Docker Community Forums

Share and learn in the Docker community.

Docker Hub Security Breach details, signs/hints

security
(Mltsy) #1

Kent Lamb (Director of Support) announced this security breach of ~190k Docker Hub accounts on Friday: https://success.docker.com/article/docker-hub-user-notification

His post does not outline a good way to tell if your account was included or any signs to look for. Some people have received e-mails warning them about the security breach. I also got one of these emails. Were those e-mails sent to all users, all affected users, or just known affected users? Are there signs we can look for besides an e-mail from Docker Hub?

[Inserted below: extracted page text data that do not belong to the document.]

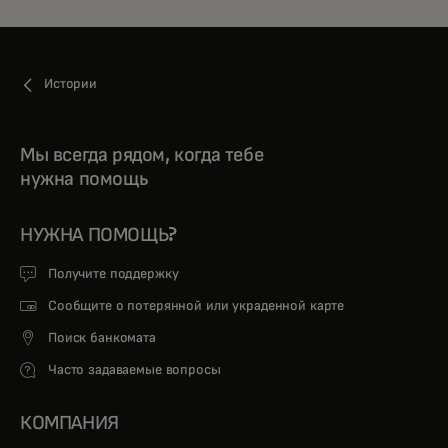
Истории
Мы всегда рядом, когда тебе
нужна помощь
НУЖНА ПОМОЩЬ?
Получите поддержку
Сообщите о потерянной или украденной карте
Поиск банкомата
Часто задаваемые вопросы
КОМПАНИЯ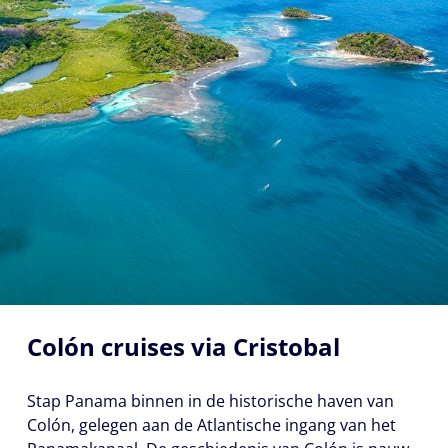
Colón cruises via Cristobal
Stap Panama binnen in de historische haven van
Colón, gelegen aan de Atlantische ingang van het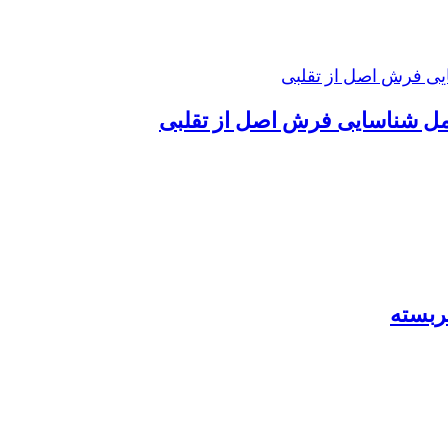
ل شناسایی فرش اصل از تقلبی
ربسته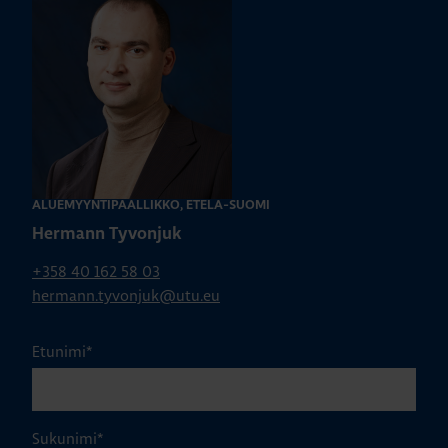
ALUEMYYNTIPÄÄLLIKKÖ, ETELÄ-SUOMI
Hermann Tyvonjuk
+358 40 162 58 03
hermann.tyvonjuk@utu.eu
Etunimi
*
Sukunimi
*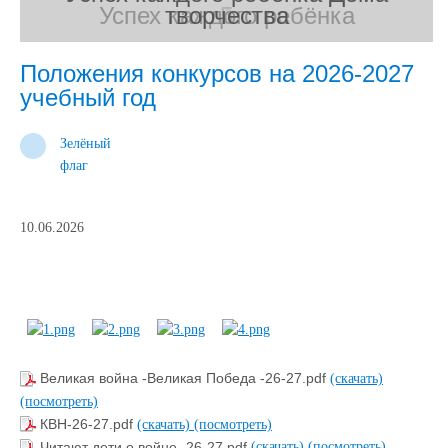
Успех каждого ребёнка
"Белые журавлики"
творчества
река1
1
2
3
4
5
Положения конкурсов на 2026-2027
учебный год
Зелёный
флаг
10.06.2026
Великая война -Великая Победа -26-27.pdf
(скачать)
(посмотреть)
КВН-26-27.pdf
(скачать)
(посмотреть)
Читают дети о войне- 26-27.pdf
(скачать)
(посмотреть)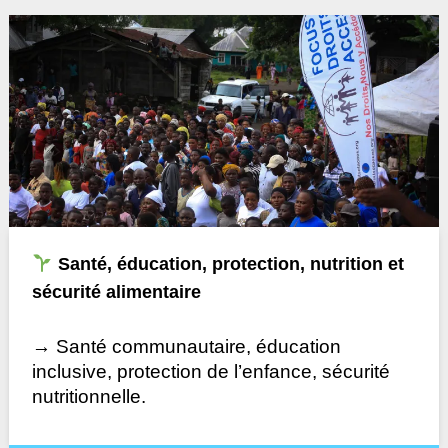
Santé, éducation, protection, nutrition et
sécurité alimentaire
→ Santé communautaire, éducation
inclusive, protection de l’enfance, sécurité
nutritionnelle.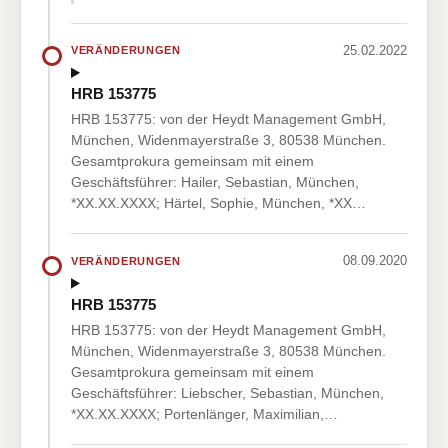
25.02.2022
VERÄNDERUNGEN
HRB 153775
HRB 153775: von der Heydt Management GmbH,
München, Widenmayerstraße 3, 80538 München.
Gesamtprokura gemeinsam mit einem
Geschäftsführer: Hailer, Sebastian, München,
*XX.XX.XXXX; Härtel, Sophie, München, *XX…
08.09.2020
VERÄNDERUNGEN
HRB 153775
HRB 153775: von der Heydt Management GmbH,
München, Widenmayerstraße 3, 80538 München.
Gesamtprokura gemeinsam mit einem
Geschäftsführer: Liebscher, Sebastian, München,
*XX.XX.XXXX; Portenlänger, Maximilian,…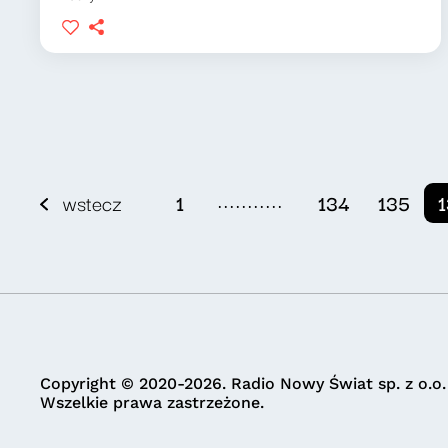
...........
wstecz
1
134
135
Copyright © 2020-2026. Radio Nowy Świat sp. z o.o.
Wszelkie prawa zastrzeżone.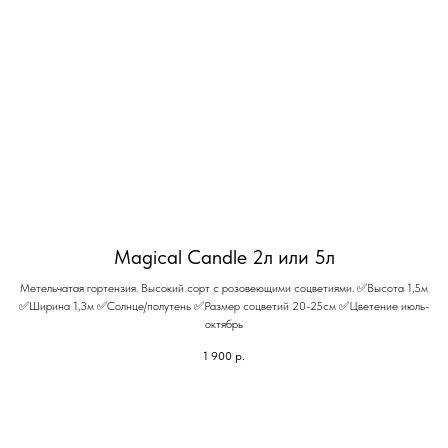
Magical Candle 2л или 5л
Метельчатая гортензия. Высокий сорт с розовеющими соцветиями. ✅Высота 1,5м
✅Ширина 1,3м ✅Солнце/полутень ✅Размер соцветий 20-25см ✅Цветение июль-
октябрь
1 900
р.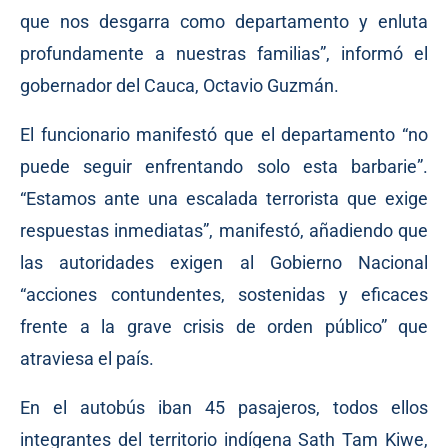
que nos desgarra como departamento y enluta
profundamente a nuestras familias”, informó el
gobernador del Cauca, Octavio Guzmán.
El funcionario manifestó que el departamento “no
puede seguir enfrentando solo esta barbarie”.
“Estamos ante una escalada terrorista que exige
respuestas inmediatas”, manifestó, añadiendo que
las autoridades exigen al Gobierno Nacional
“acciones contundentes, sostenidas y eficaces
frente a la grave crisis de orden público” que
atraviesa el país.
En el autobús iban 45 pasajeros, todos ellos
integrantes del territorio indígena Sath Tam Kiwe,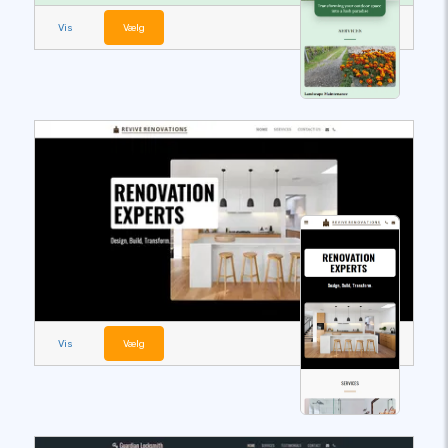
Vis
Vælg
Vis
Vælg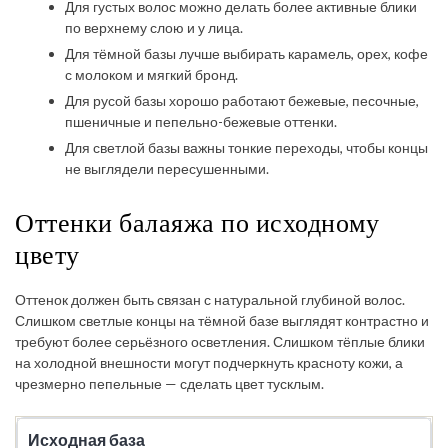
Для густых волос можно делать более активные блики
по верхнему слою и у лица.
Для тёмной базы лучше выбирать карамель, орех, кофе
с молоком и мягкий бронд.
Для русой базы хорошо работают бежевые, песочные,
пшеничные и пепельно-бежевые оттенки.
Для светлой базы важны тонкие переходы, чтобы концы
не выглядели пересушенными.
Оттенки балаяжа по исходному
цвету
Оттенок должен быть связан с натуральной глубиной волос.
Слишком светлые концы на тёмной базе выглядят контрастно и
требуют более серьёзного осветления. Слишком тёплые блики
на холодной внешности могут подчеркнуть красноту кожи, а
чрезмерно пепельные — сделать цвет тусклым.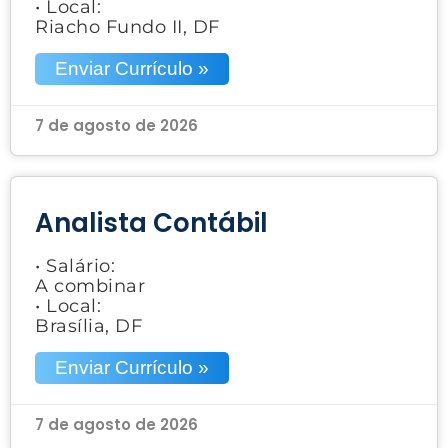
• Local:
Riacho Fundo II, DF
Enviar Currículo »
7 de agosto de 2026
Analista Contábil
• Salário:
A combinar
• Local:
Brasília, DF
Enviar Currículo »
7 de agosto de 2026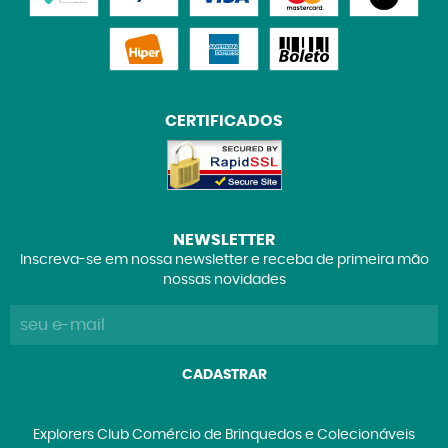
CERTIFICADOS
NEWSLETTER
Inscreva-se em nossa newsletter e receba de primeira mão
nossas novidades
CADASTRAR
Explorers Club Comércio de Brinquedos e Colecionáveis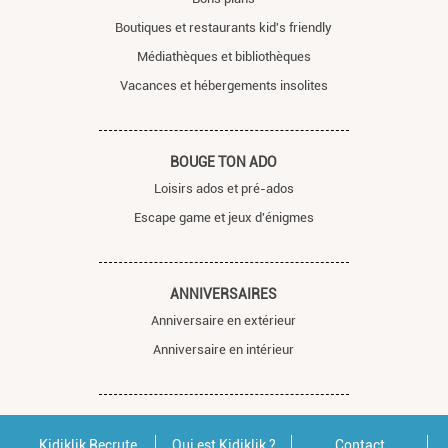
Boutiques et restaurants kid's friendly
Médiathèques et bibliothèques
Vacances et hébergements insolites
BOUGE TON ADO
Loisirs ados et pré-ados
Escape game et jeux d'énigmes
ANNIVERSAIRES
Anniversaire en extérieur
Anniversaire en intérieur
Kidiklik Recrute
Qui est Kidiklik ?
Contact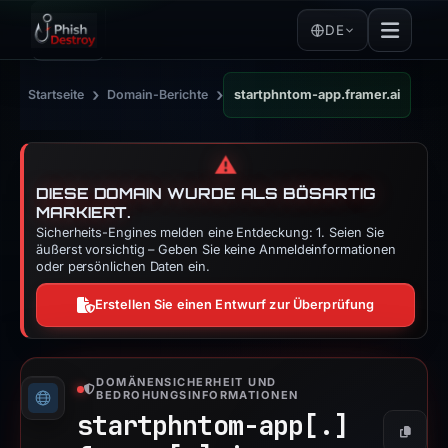
DE
›
›
Startseite
Domain-Berichte
startphntom-app.framer.ai
⚠️
DIESE DOMAIN WURDE ALS BÖSARTIG
MARKIERT.
Sicherheits-Engines melden eine Entdeckung: 1. Seien Sie
äußerst vorsichtig – Geben Sie keine Anmeldeinformationen
oder persönlichen Daten ein.
Erstellen Sie einen Entwurf zur Überprüfung
DOMÄNENSICHERHEIT UND
BEDROHUNGSINFORMATIONEN
startphntom-app[.]
Kopier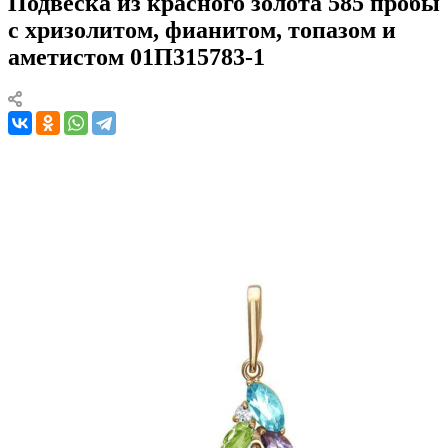
Подвеска из красного золота 585 пробы
с хризолитом, фианитом, топазом и
аметистом 01П315783-1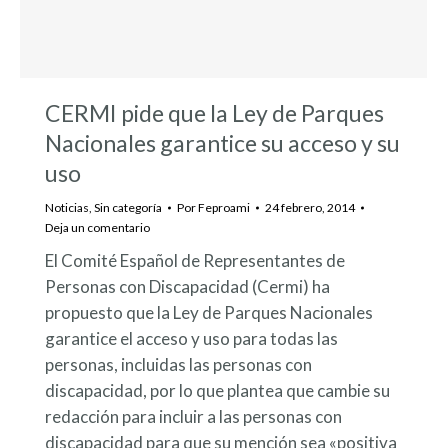
CERMI pide que la Ley de Parques
Nacionales garantice su acceso y su
uso
Noticias
,
Sin categoría
Por
Feproami
24 febrero, 2014
Deja un comentario
El Comité Español de Representantes de
Personas con Discapacidad (Cermi) ha
propuesto que la Ley de Parques Nacionales
garantice el acceso y uso para todas las
personas, incluidas las personas con
discapacidad, por lo que plantea que cambie su
redacción para incluir a las personas con
discapacidad para que su mención sea «positiva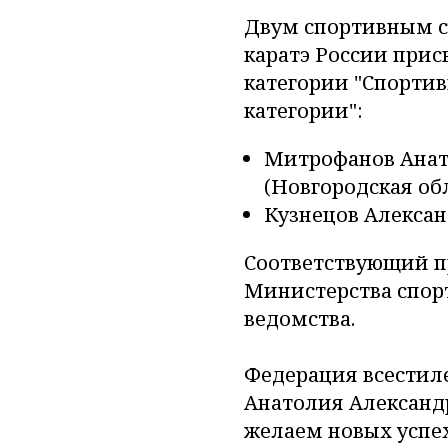
Двум спортивным с
каратэ России при
категории "Спортив
категории":
Митрофанов Анат
(Новгородская обл
Кузнецов Алексан
Соответствующий при
Министерства спорт
ведомства.
Федерация всестиле
Анатолия Александр
желаем новых успех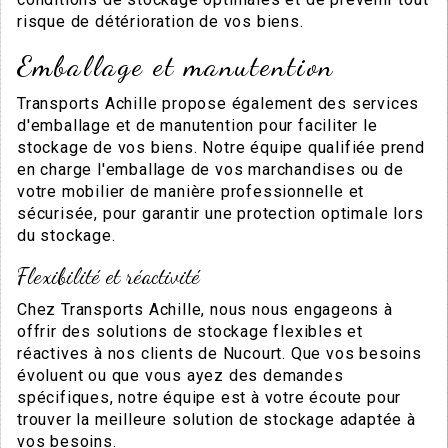
risque de détérioration de vos biens.
Emballage et manutention
Transports Achille propose également des services
d'emballage et de manutention pour faciliter le
stockage de vos biens. Notre équipe qualifiée prend
en charge l'emballage de vos marchandises ou de
votre mobilier de manière professionnelle et
sécurisée, pour garantir une protection optimale lors
du stockage.
Flexibilité et réactivité
Chez Transports Achille, nous nous engageons à
offrir des solutions de stockage flexibles et
réactives à nos clients de Nucourt. Que vos besoins
évoluent ou que vous ayez des demandes
spécifiques, notre équipe est à votre écoute pour
trouver la meilleure solution de stockage adaptée à
vos besoins.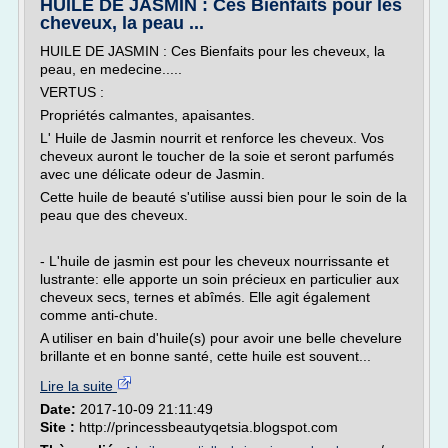
HUILE DE JASMIN : Ces Bienfaits pour les
cheveux, la peau ...
HUILE DE JASMIN : Ces Bienfaits pour les cheveux, la
peau, en medecine.....
VERTUS :
Propriétés calmantes, apaisantes.
L' Huile de Jasmin nourrit et renforce les cheveux. Vos
cheveux auront le toucher de la soie et seront parfumés
avec une délicate odeur de Jasmin.
Cette huile de beauté s'utilise aussi bien pour le soin de la
peau que des cheveux.
- L'huile de jasmin est pour les cheveux nourrissante et
lustrante: elle apporte un soin précieux en particulier aux
cheveux secs, ternes et abîmés. Elle agit également
comme anti-chute.
A utiliser en bain d'huile(s) pour avoir une belle chevelure
brillante et en bonne santé, cette huile est souvent...
Lire la suite
Date:
2017-10-09 21:11:49
Site :
http://princessbeautyqetsia.blogspot.com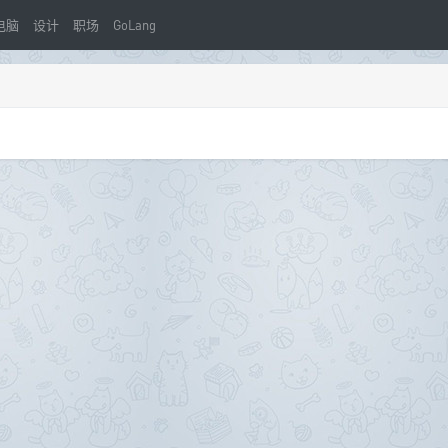
电脑
设计
职场
GoLang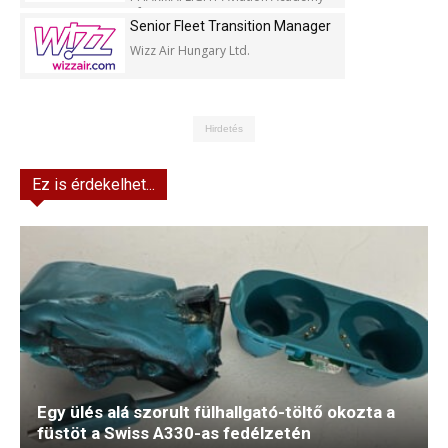
Kft.
Senior Fleet Transition Manager
Wizz Air Hungary Ltd.
Hirdetés
Ez is érdekelhet...
Egy ülés alá szorult fülhallgató-töltő okozta a
füstöt a Swiss A330-as fedélzetén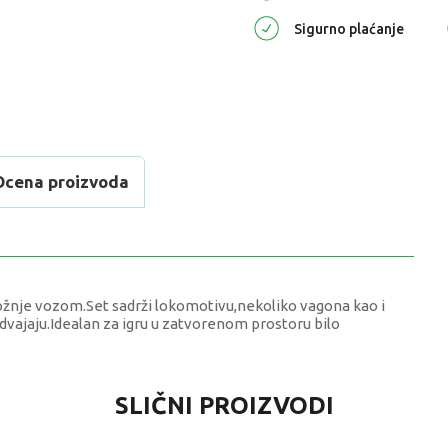
Sigurno plaćanje
Ocena proizvoda
 vožnje vozom.Set sadrži lokomotivu,nekoliko vagona kao i
odvajaju.Idealan za igru u zatvorenom prostoru bilo
VREDNOST
SLIČNI PROIZVODI
Vozila setovi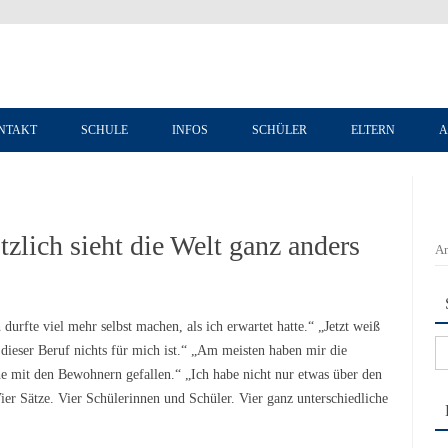
Zum Inhalt springen
NTAKT
SCHULE
INFOS
SCHÜLER
ELTERN
A
zlich sieht die Welt ganz anders
An
fte viel mehr selbst machen, als ich erwartet hatte.“ „Jetzt weiß
Su
 dieser Beruf nichts für mich ist.“ „Am meisten haben mir die
na
e mit den Bewohnern gefallen.“ „Ich habe nicht nur etwas über den
ier Sätze. Vier Schülerinnen und Schüler. Vier ganz unterschiedliche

Specifically, I got a notification that an SSH key was added to one of my GitHub repositories yesterday:

The following SSH key was added to the Smarter-Sorting/api-services repository by [me]:

Docker Cloud Build
4f:xx:xx:xx:xx:xx:xx:xx:xx:xx:xx:xx:xx

If you believe this key was added in error, you can remove the key and disable
access at the following location: [...]

I did receive an e-mail from Docker Hub, so I assume these are related to the breach. Is this typical of what people are seeing in this security breach? I didn’t add this key, and my Github Security History looks like this:

I’m posting this mainly to ask:

A) Who received the e-mail?
B) Is “Docker Cloud Build” still what it’s called, or is that a spoofed app name?
C) Are these typical signs of the security breach?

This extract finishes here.